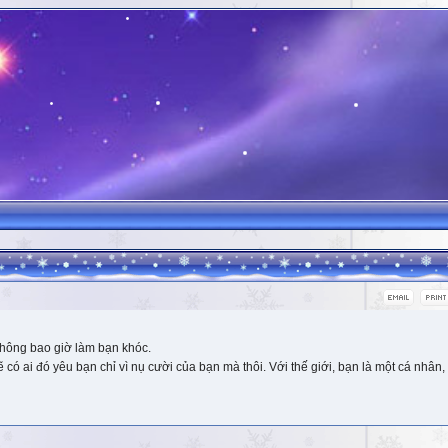
hông bao giờ làm bạn khóc.
 ai đó yêu bạn chỉ vì nụ cười của bạn mà thôi. Với thế giới, bạn là một cá nhân, 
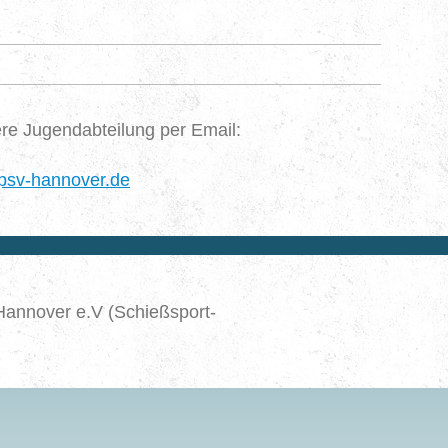
re Jugendabteilung per Email:
psv-hannover.de
Hannover e.V (Schießsport-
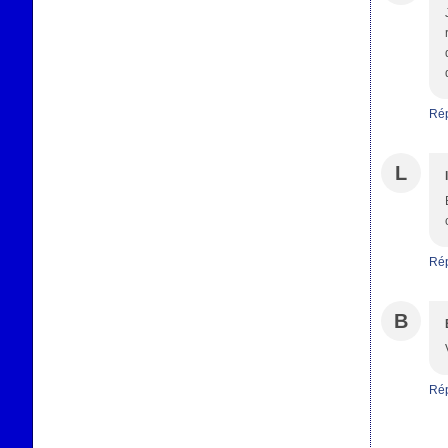
Ré
L
Ré
B
Ré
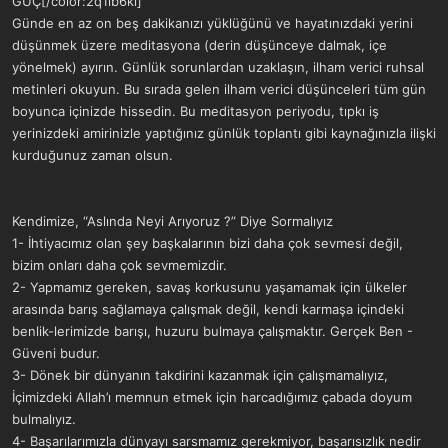
GÜÇ[/color:2q1ib6kl]
a
r
Günde en az on beş dakikanızı yüklüğünü ve hayatınızdaki yerini
t
i
düşünmek üzere meditasyona (derin düşünceye dalmak, içe
a
h
n
i
yönelmek) ayırın. Günlük sorunlardan uzaklaşın, ilham verici ruhsal
metinleri okuyun. Bu sırada gelen ilham verici düşünceleri tüm gün
boyunca içinizde hissedin. Bu meditasyon periyodu, tıpkı iş
yerinizdeki amirinizle yaptığınız günlük toplantı gibi kaynağınızla ilişki
kurduğunuz zaman olsun.
Kendimize, “Aslında Neyi Arıyoruz ?” Diye Sormalıyız
1- İhtiyacımız olan şey başkalarının bizi daha çok sevmesi değil,
bizim onları daha çok sevmemizdir.
2- Yapmamız gereken, savaş korkusunu yaşamamak için ülkeler
arasında barış sağlamaya çalışmak değil, kendi karmaşa içindeki
benlik-lerimizde barışı, huzuru bulmaya çalışmaktır. Gerçek Ben -
Güveni budur.
3- Dönek bir dünyanın takdirini kazanmak için çalışmamalıyız,
İçimizdeki Allah’ı memnun etmek için harcadığımız çabada doyum
bulmalıyız.
4- Başarılarımızla dünyayı sarsmamız gerekmiyor, başarısızlık nedir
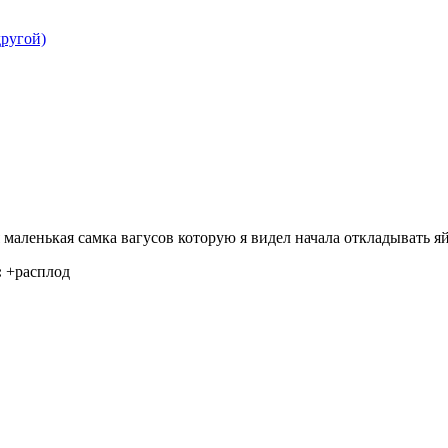
другой)
маленькая самка вагусов которую я видел начала откладывать яй
:
+расплод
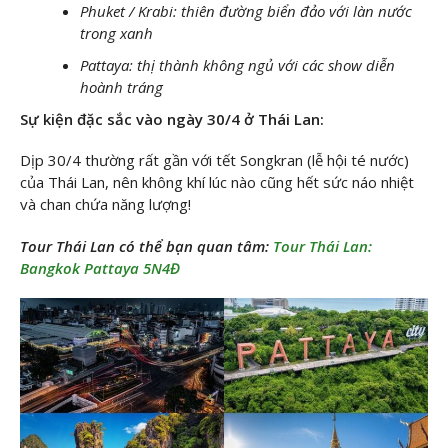
Phuket / Krabi: thiên đường biển đảo với làn nước
trong xanh
Pattaya: thị thành không ngủ với các show diễn
hoành tráng
Sự kiện đặc sắc vào ngày 30/4 ở Thái Lan:
Dịp 30/4 thường rất gần với tết Songkran (lễ hội té nước)
của Thái Lan, nên không khí lúc nào cũng hết sức náo nhiệt
và chan chứa năng lượng!
Tour Thái Lan có thể bạn quan tâm:
Tour Thái Lan:
Bangkok Pattaya 5N4Đ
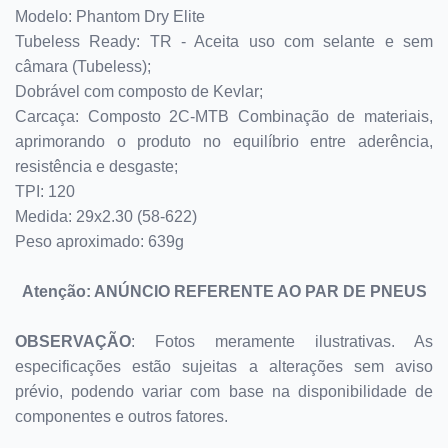
Modelo: Phantom Dry Elite
Tubeless Ready: TR - Aceita uso com selante e sem
câmara (Tubeless);
Dobrável com composto de Kevlar;
Carcaça: Composto 2C-MTB Combinação de materiais,
aprimorando o produto no equilíbrio entre aderência,
resistência e desgaste;
TPI: 120
Medida: 29x2.30 (58-622)
Peso aproximado: 639g
Atenção: ANÚNCIO REFERENTE AO PAR DE PNEUS
OBSERVAÇÃO
:
Fotos meramente ilustrativas.
As
especificações estão sujeitas a alterações sem aviso
prévio, podendo variar com base na disponibilidade de
componentes e outros fatores.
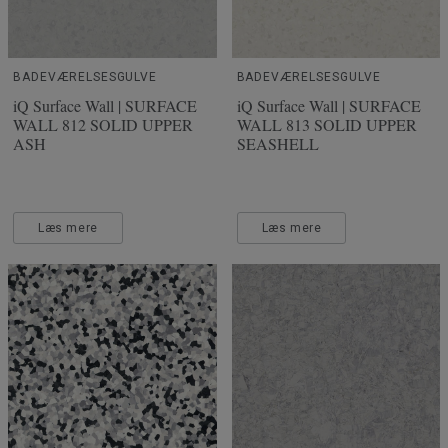
BADEVÆRELSESGULVE
BADEVÆRELSESGULVE
iQ Surface Wall | SURFACE
iQ Surface Wall | SURFACE
WALL 812 SOLID UPPER
WALL 813 SOLID UPPER
ASH
SEASHELL
Læs mere
Læs mere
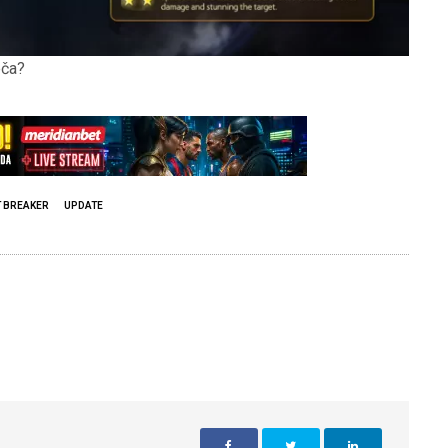
eča?
T BREAKER
UPDATE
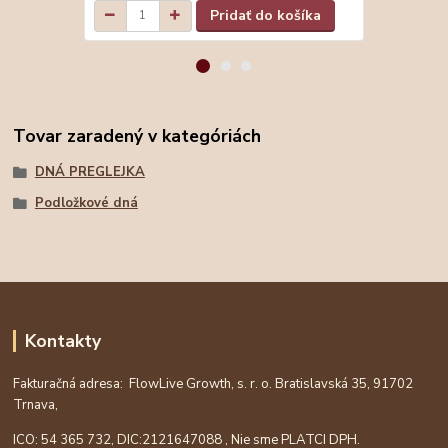
Pridať do košíka
Tovar zaradený v kategóriách
DNÁ PREGLEJKA
Podložkové dná
Kontakty
Fakturačná adresa: FlowLive Growth, s. r. o. Bratislavská 35, 91702
Trnava,
ICO: 54 365 732, DIC:
2121647088
, Nie sme PLATCI DPH.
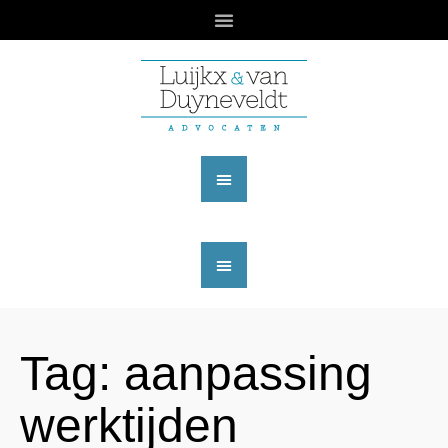
Tag:
aanpassing
werktijden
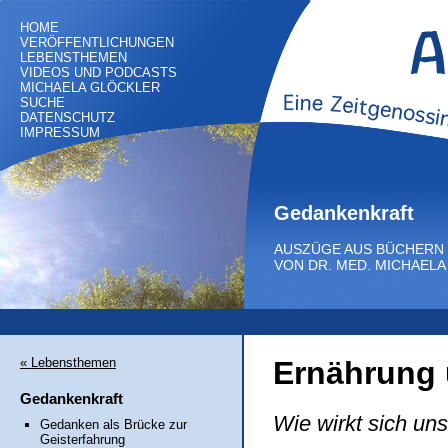
HOME
VERÖFFENTLICHUNGEN
LEBENSTHEMEN
VIDEOS UND PODCASTS
MICHAELA GLÖCKLER
SUCHE
DATENSCHUTZ
IMPRESSUM
Gedankenkraft
AUSZÜGE AUS BÜCHERN
VON DR. MED. MICHAEL
« Lebensthemen
Ernährung
Gedankenkraft
Wie wirkt sich un
Gedanken als Brücke zur
Geisterfahrung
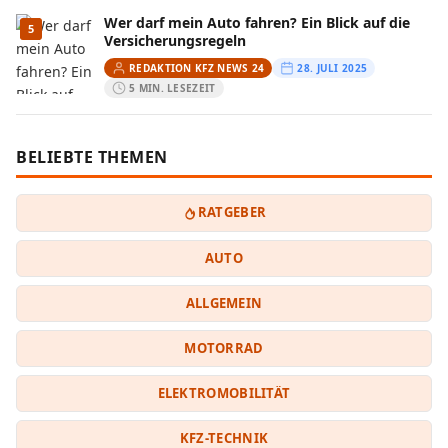
Wer darf mein Auto fahren? Ein Blick auf die
5
Versicherungsregeln
REDAKTION KFZ NEWS 24
28. JULI 2025
5 MIN. LESEZEIT
BELIEBTE THEMEN
RATGEBER
AUTO
ALLGEMEIN
MOTORRAD
ELEKTROMOBILITÄT
KFZ-TECHNIK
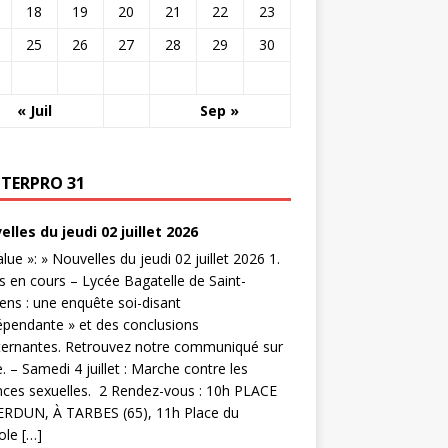
18
19
20
21
22
23
25
26
27
28
29
30
« Juil
Sep »
NTERPRO 31
lles du jeudi 02 juillet 2026
value »: » Nouvelles du jeudi 02 juillet 2026 1.
s en cours – Lycée Bagatelle de Saint-
ns : une enquête soi-disant
épendante » et des conclusions
ternantes. Retrouvez notre communiqué sur
te. – Samedi 4 juillet : Marche contre les
nces sexuelles. 2 Rendez-vous : 10h PLACE
ERDUN, À TARBES (65), 11h Place du
ole […]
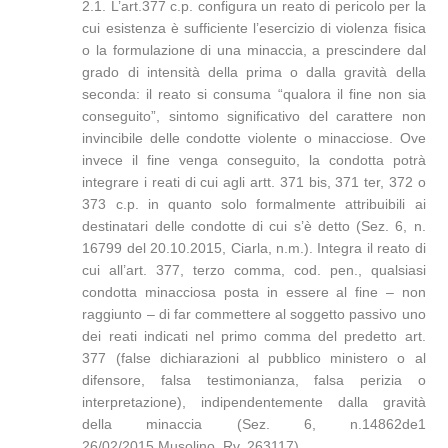
2.1. L’art.377 c.p. configura un reato di pericolo per la
cui esistenza è sufficiente l’esercizio di violenza fisica
o la formulazione di una minaccia, a prescindere dal
grado di intensità della prima o dalla gravità della
seconda: il reato si consuma “qualora il fine non sia
conseguito”, sintomo significativo del carattere non
invincibile delle condotte violente o minacciose. Ove
invece il fine venga conseguito, la condotta potrà
integrare i reati di cui agli artt. 371 bis, 371 ter, 372 o
373 c.p. in quanto solo formalmente attribuibili ai
destinatari delle condotte di cui s’è detto (Sez. 6, n.
16799 del 20.10.2015, Ciarla, n.m.). Integra il reato di
cui all’art. 377, terzo comma, cod. pen., qualsiasi
condotta minacciosa posta in essere al fine – non
raggiunto – di far commettere al soggetto passivo uno
dei reati indicati nel primo comma del predetto art.
377 (false dichiarazioni al pubblico ministero o al
difensore, falsa testimonianza, falsa perizia o
interpretazione), indipendentemente dalla gravità
della minaccia (Sez. 6, n.14862de1
26/02/2015,Musolino, Rv. 263117).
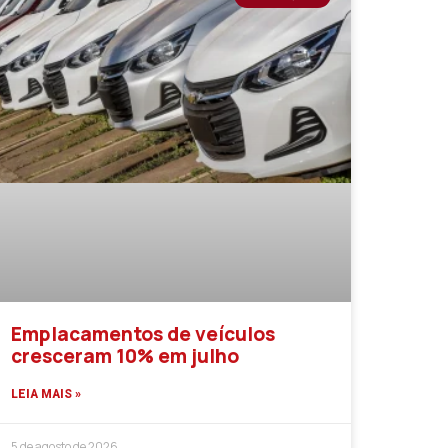
Emplacamentos de veículos
cresceram 10% em julho
LEIA MAIS »
5 de agosto de 2026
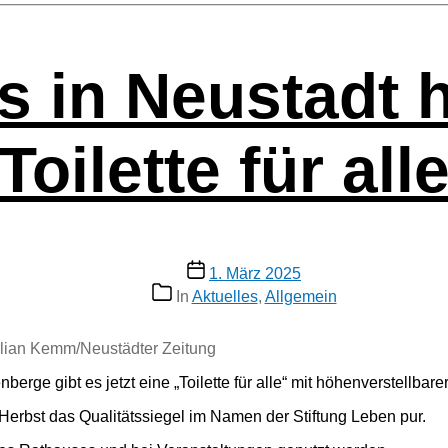
 in Neu­stadt h
Toilette für all
Veröffentlichungsdatum
1. März 2025
Kategorien
In
Aktuelles
,
Allgemein
 Julian Kemm/Neustädter Zeitung
ge gibt es jetzt eine „Toilette für alle“ mit höhen­ver­stell­ba­re
 Herbst das Qua­li­täts­sie­gel im Namen der Stif­tung Leben pur.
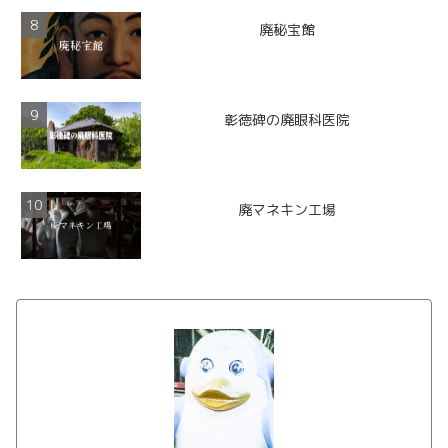
廃秘宝館
彰徳碑の廃眼科医院
廃マネキン工場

━━━━━━

• _What is required_
Return all lines from the material that contain "daha".

• _Reply_
1- İhtiyacımız olan şey başkalarının bizi daha çok sevmesi değil,
bizim onları daha çok sevmemizdir.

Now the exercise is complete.